SABC says competitors gain unfair advantage from its reporting to Parliament


The South African Broadcasting Corporation’s (SABC’s) chief operating officer, Hlaudi Motsoeneng, said that its accounting to Parliament is giving its competitors the upper hand and has called on MPs to afford the public broadcaster an opportunity to table its strategies behind closed doors.

A delegation from the embattled corporation, including its under-fire chairwoman Zandile Tshabalala and Mr Motsoeneng, appeared before Parliament’s communications portfolio committee on Tuesday to present the third quarter report, which showed that viewership numbers continued to decline and revenue from licence fees remained under pressure.

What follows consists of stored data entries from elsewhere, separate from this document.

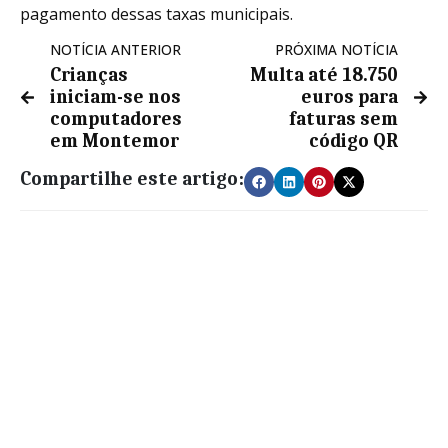
pagamento dessas taxas municipais.
NOTÍCIA ANTERIOR
PRÓXIMA NOTÍCIA
Crianças
Multa até 18.750
iniciam-se nos
euros para
computadores
faturas sem
em Montemor
código QR
Compartilhe este artigo: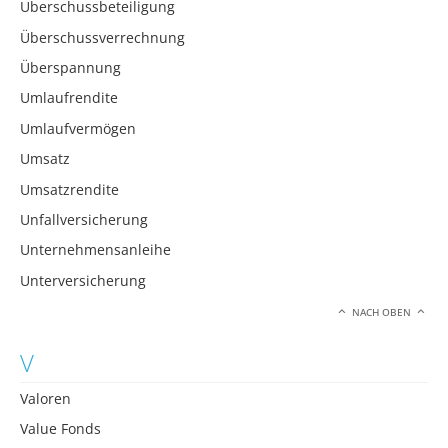
Überschussbeteiligung
Überschussverrechnung
Überspannung
Umlaufrendite
Umlaufvermögen
Umsatz
Umsatzrendite
Unfallversicherung
Unternehmensanleihe
Unterversicherung
NACH OBEN
V
Valoren
Value Fonds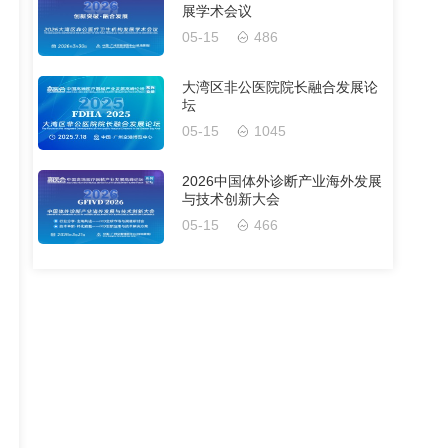
展学术会议
05-15
486
大湾区非公医院院长融合发展论
坛
05-15
1045
2026中国体外诊断产业海外发展
与技术创新大会
05-15
466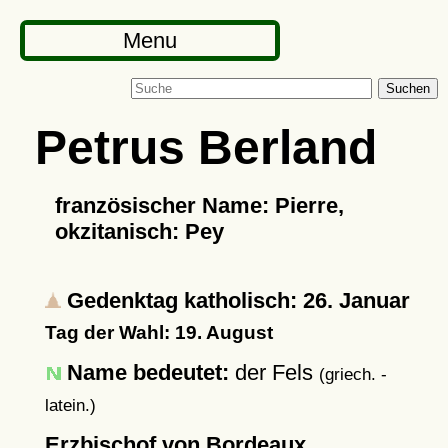
Menu
Suchen
Petrus Berland
französischer Name: Pierre,
okzitanisch: Pey
Gedenktag katholisch: 26. Januar
Tag der Wahl: 19. August
Name bedeutet:
der Fels
(griech. -
latein.)
Erzbischof von Bordeaux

The SABC remains in the spotlight after the controversial permanent appointment of Mr Motsoeneng as chief operating officer earlier this year. A probe by the public protector found that he had lied about having a matric, purged senior staff and irregularly increased his own and certain staff members’ salaries. The public protector recommended he be disciplined. The Democratic Alliance (DA) has challenged his appointment in court. Ms Tshabalala’s position is also under question and she is facing suspension following allegations that she also lied about her qualifications. The communications portfolio committee is to table a motion in the National Assembly on Wednesday that would recommend to President Jacob Zuma that Ms Tshabalala be suspended, pending an inquiry into her qualifications.

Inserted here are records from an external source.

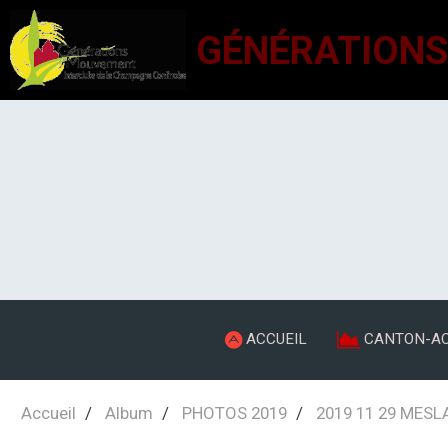
ACCUEIL
CANTON-AC
Accueil
Album
PHOTOS 2019
2019 11 29 MES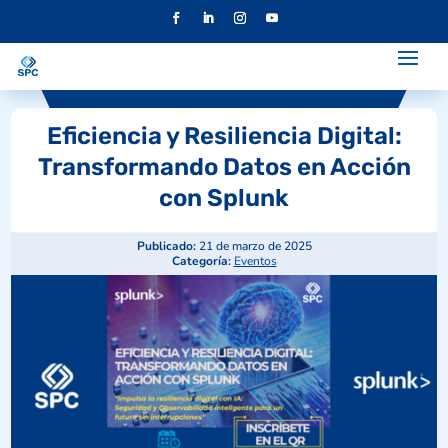
Eficiencia y Resiliencia Digital:
Transformando Datos en Acción
con Splunk
Publicado:
21 de marzo de 2025
Categoría:
Eventos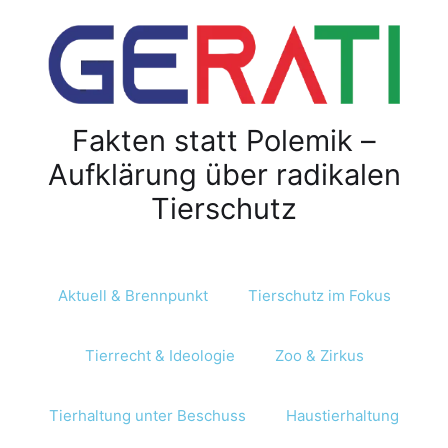
Fakten statt Polemik –
Aufklärung über radikalen
Tierschutz
Aktuell & Brennpunkt
Tierschutz im Fokus
Tierrecht & Ideologie
Zoo & Zirkus
Tierhaltung unter Beschuss
Haustierhaltung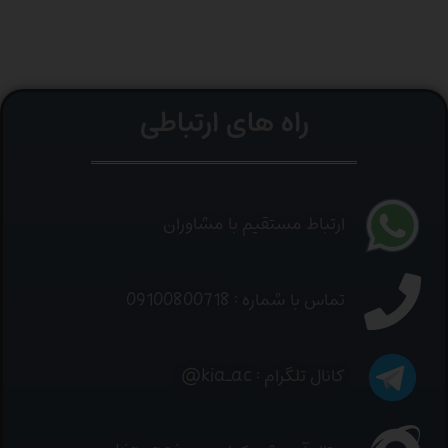
راه های ارتباطی
ارتباط مستقیم با مشاوران
تماس با شماره : 09100800718
کانال تلگرام : kia_ac@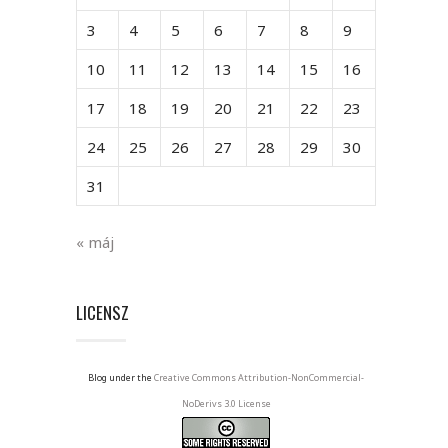
3
4
5
6
7
8
9
10
11
12
13
14
15
16
17
18
19
20
21
22
23
24
25
26
27
28
29
30
31
« máj
LICENSZ
Blog under the
Creative Commons Attribution-NonCommercial-
NoDerivs 3.0 License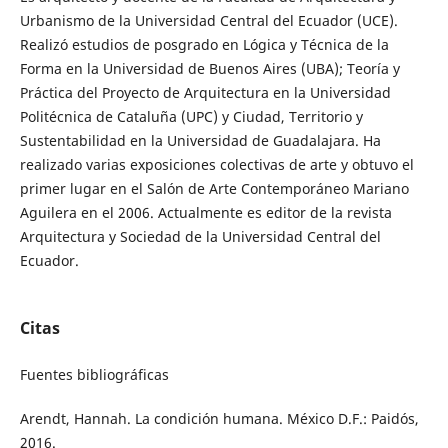
Urbanismo de la Universidad Central del Ecuador (UCE).
Realizó estudios de posgrado en Lógica y Técnica de la
Forma en la Universidad de Buenos Aires (UBA); Teoría y
Práctica del Proyecto de Arquitectura en la Universidad
Politécnica de Cataluña (UPC) y Ciudad, Territorio y
Sustentabilidad en la Universidad de Guadalajara. Ha
realizado varias exposiciones colectivas de arte y obtuvo el
primer lugar en el Salón de Arte Contemporáneo Mariano
Aguilera en el 2006. Actualmente es editor de la revista
Arquitectura y Sociedad de la Universidad Central del
Ecuador.
Citas
Fuentes bibliográficas
Arendt, Hannah. La condición humana. México D.F.: Paidós,
2016.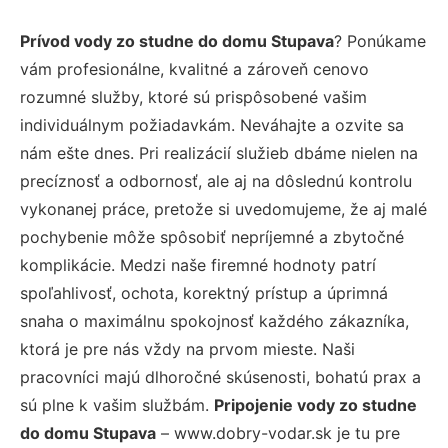
Prívod vody zo studne do domu Stupava
? Ponúkame
vám profesionálne, kvalitné a zároveň cenovo
rozumné služby, ktoré sú prispôsobené vašim
individuálnym požiadavkám. Neváhajte a ozvite sa
nám ešte dnes. Pri realizácií služieb dbáme nielen na
precíznosť a odbornosť, ale aj na dôslednú kontrolu
vykonanej práce, pretože si uvedomujeme, že aj malé
pochybenie môže spôsobiť nepríjemné a zbytočné
komplikácie. Medzi naše firemné hodnoty patrí
spoľahlivosť, ochota, korektný prístup a úprimná
snaha o maximálnu spokojnosť každého zákazníka,
ktorá je pre nás vždy na prvom mieste. Naši
pracovníci majú dlhoročné skúsenosti, bohatú prax a
sú plne k vašim službám.
Pripojenie vody zo studne
do domu Stupava
– www.dobry-vodar.sk je tu pre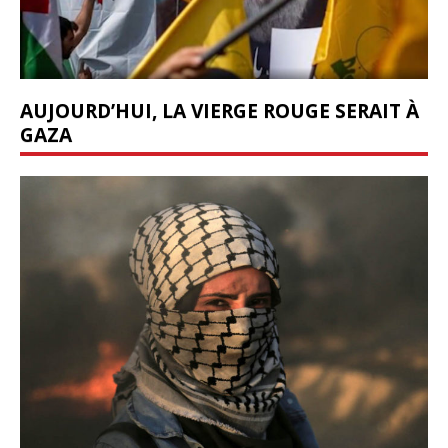
AUJOURD’HUI, LA VIERGE ROUGE SERAIT À
GAZA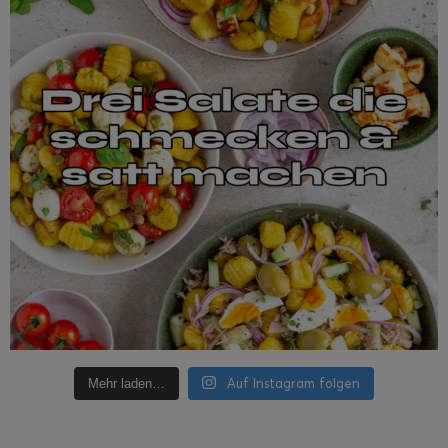
Auf Instagram folgen
Mehr laden…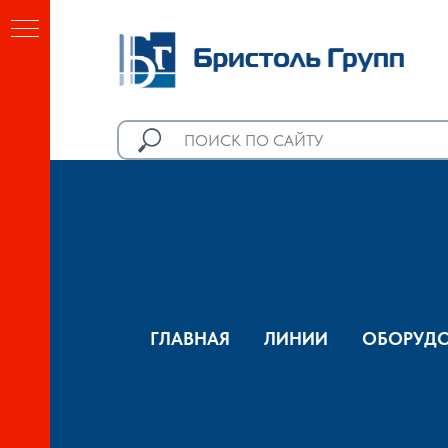
ГЛАВНАЯ
ЛИНИИ
ОБОРУДО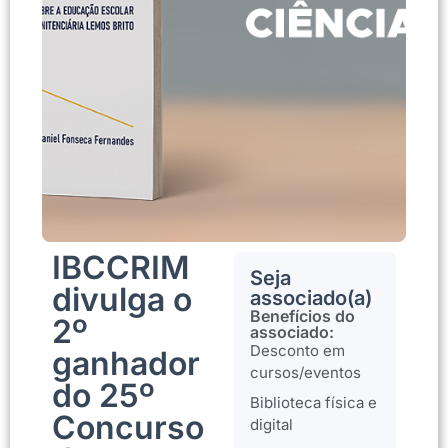
IBCCRIM
Seja
divulga o
associado(a)
Benefícios do
2º
associado:
Desconto em
ganhador
cursos/eventos
do 25º
Biblioteca física e
Concurso
digital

Mr Motsoeneng appeared unperturbed on Tuesday despite the controversies surrounding the SABC. He said while the broadcaster was happy to share "its trade secrets" with MPs, it would only be fair to do so behind closed doors.

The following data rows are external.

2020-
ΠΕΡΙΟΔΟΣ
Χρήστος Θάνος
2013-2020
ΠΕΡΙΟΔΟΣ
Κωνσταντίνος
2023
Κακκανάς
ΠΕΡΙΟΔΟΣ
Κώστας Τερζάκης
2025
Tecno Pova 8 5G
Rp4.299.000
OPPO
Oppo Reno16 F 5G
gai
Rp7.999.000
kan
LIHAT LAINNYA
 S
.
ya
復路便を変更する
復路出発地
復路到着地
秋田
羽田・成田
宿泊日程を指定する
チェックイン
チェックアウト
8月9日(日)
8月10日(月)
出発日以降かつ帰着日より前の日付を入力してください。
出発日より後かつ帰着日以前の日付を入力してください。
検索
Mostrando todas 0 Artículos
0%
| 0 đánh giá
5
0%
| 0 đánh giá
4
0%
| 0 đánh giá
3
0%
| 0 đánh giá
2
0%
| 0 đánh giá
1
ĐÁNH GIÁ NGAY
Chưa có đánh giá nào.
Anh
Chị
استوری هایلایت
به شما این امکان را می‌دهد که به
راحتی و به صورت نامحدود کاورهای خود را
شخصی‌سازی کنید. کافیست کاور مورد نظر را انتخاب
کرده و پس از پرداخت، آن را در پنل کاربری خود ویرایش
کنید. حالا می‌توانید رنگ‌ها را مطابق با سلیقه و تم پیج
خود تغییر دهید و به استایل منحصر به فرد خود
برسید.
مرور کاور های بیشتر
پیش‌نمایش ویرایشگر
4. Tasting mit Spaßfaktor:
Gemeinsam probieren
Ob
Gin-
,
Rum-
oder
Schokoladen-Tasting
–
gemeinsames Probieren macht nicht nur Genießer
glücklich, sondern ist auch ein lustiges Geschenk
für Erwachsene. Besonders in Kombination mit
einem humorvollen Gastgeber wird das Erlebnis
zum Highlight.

"Our competitors are here as we speak and they are busy taking notes … we cannot be presenting in an open platform," Mr Motsoeneng said.

He said the SABC was "actually doing very well on the audience share side". Though the third quarter report showed that the SABC TV platforms have delivered an audience share of 48% against a target of 53% for the period under review, Mr Motsoeneng raised issue with the methodology used by South African Audience Research Foundation, saying rural audiences had not been taken into account.

"Every day, the SABC audiences are more than 26-million. This is huge. We are doing very well on the audience share side," Mr Motsoeneng said.

But Economic Freedom Fighters MP Mbuyiseni Ndlozi said it was "clear that the SABC was struggling with numbers". Mr Ndlozi also took issue with Mr Motsoeneng’s request for the SABC to table some of its documents behind closed doors in future.

"Mr Motsoeneng must not complain about accounting to Parliament, otherwise he must leave (the SABC) … I will be happy to see you go," Mr Ndlozi said.

Earlier, Ms Tshabalala, also raised concern about the requirement that the SABC table some of its documents in an open session, saying this gave its competitors an unfair advantage. Ms Tshabalala also pointed out that the SABC funding model remained problematic. She said that the SABC was promised 60% public funding, yet it only gets 3%, which was not in step with the needs of a public broadcaster.

"About 86% funding comes from advertisers. It cannot be right. This puts the SABC in a precarious position and constrains its ability to relay the messages that government wants it to relay … most of the (public) broadcasters internationally are funded (by government) 100% or 80% … it differs from country to country," Ms Tshabalala said.

She said the bad publicity the SABC had received in recent times was scaring away potential business partners. She seemed to blame opposition MPs for this.

"The tarnishing of the image of the SABC by some members is so bad that the businesses who want to partner with us (are not) … that is the sad part".

Ms Tshabalala said a permanent CEO was set to be appointed in the coming weeks.

Meanwhile, presenting the third quarter report, acting CEO Tian Olivier said total revenue of about R2.1bn for the period under review was R143m, or 7%, higher than budget. Mr Olivier said year on year total revenue had increased by R494m or 10%. This was higher than the previous year’s growth of 4%.